Algorithms work similarly: For the same amount of data they can sometimes be slow and sometimes fast. So to be able to compare different algorithms' time complexities, we usually look at the worst-case scenario using Big O notation.
Big O Explained Mathematically
Depending on your background in Mathematics, this section might be hard to understand. It is meant to create a more solid mathematical basis for those who need Big O explained more thoroughly.

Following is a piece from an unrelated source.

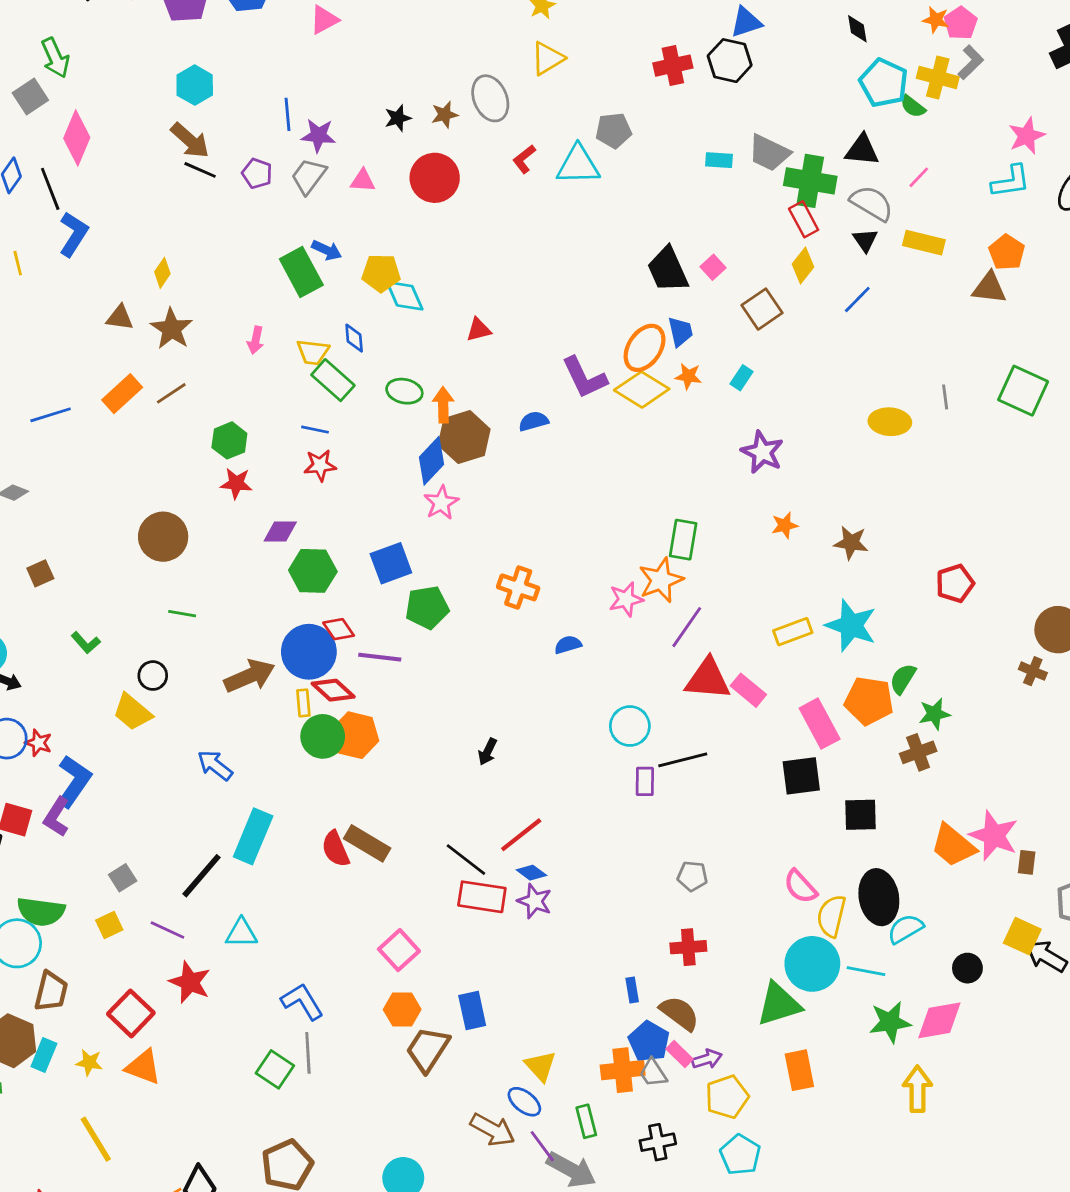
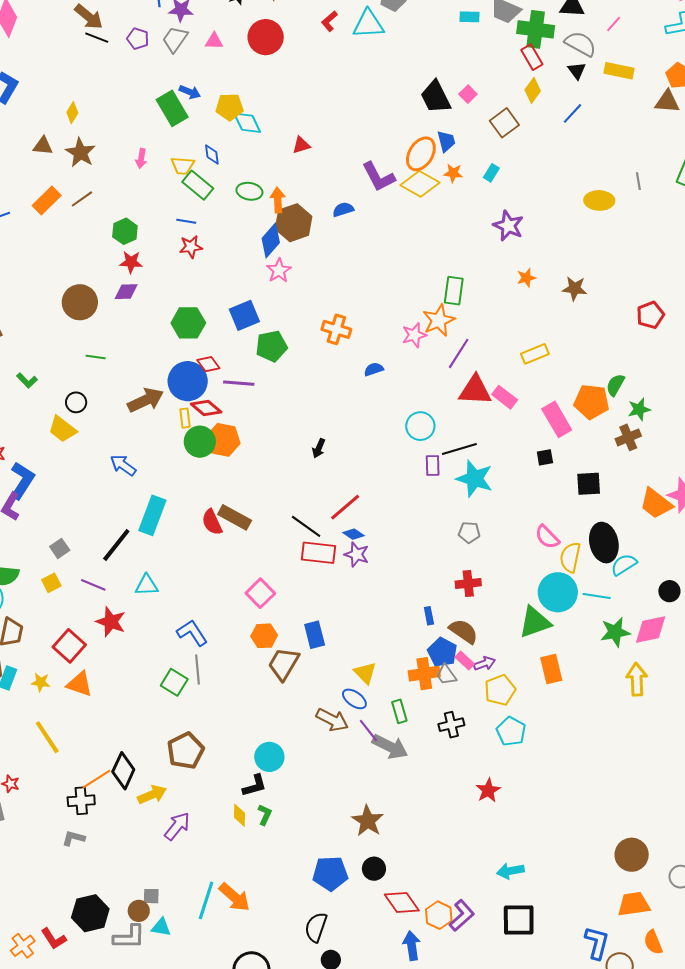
purple diamond: (280, 531) -> (126, 292), moved
cyan star: (851, 625) -> (475, 479), moved
black square: (801, 776) -> (545, 457), size x0.6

If you do not understand this now, don't worry, you can come back later. And if the math here is way over your head, don't worry too much about it, you can still enjoy the different algorithms in this tutorial, learn how to program them, and understand how fast or slow they are.
In Mathematics, Big O notation is used to create an upper bound for a function, and in Computer Science, Big O notation is used to describe how the runtime of an algorithm increases when the number of data values \(n\) increase.
For example, consider the function:
\[f(n) = 0.5n^3 -0.75n^2+1 \]
The graph for the function \(f\) looks like this:
Consider another function:
\[g(n) = n^3 \]
Which we can draw like this:
Using Big O notation we can say that \(O(g(n))\) is an upper bound for \(f(n)\) because we can choose a constant \(C\) so that \(C \cdot g(n)>f(n)\) as long as \(n\) is big enough.
Ok, let's try. We choose \(C=0.75\) so that \(C \cdot g(n) = 0.75 \cdot n^3\).
Now let's draw \(0.75 \cdot g(n)\) and \(f(n)\) in the same plot:
We can see that \(O(g(n))=O(n^3)\) is the upper bound for \(f(n)\) because \(0.75 \cdot g(n) > f(n)\) for all \(n\) larger than 1.
In the example above \(n\) must be larger than 1 for \(O(n^3)\) to be an upper bound. We call this limit \(n_0\).
Definition
Let \(f(n)\) and \(g(n)\) be two functions. We say that \(f(n)\) is \(O(g(n))\) if and only if there are positive constants \(C\) and \(n_0\) such that
\[ C \cdot g(n) > f(n) \]
for all \(n>n_0\).
When evaluating time complexity for an algorithm, it is ok that \(O()\) is only true for a large number of values \(n\), because that is when time complexity becomes important. To put it differently: if we are sorting, 10, 20 or 100 values, the time complexity for the algorithm is not so interesting, because the computer will sort the values in a short time anyway.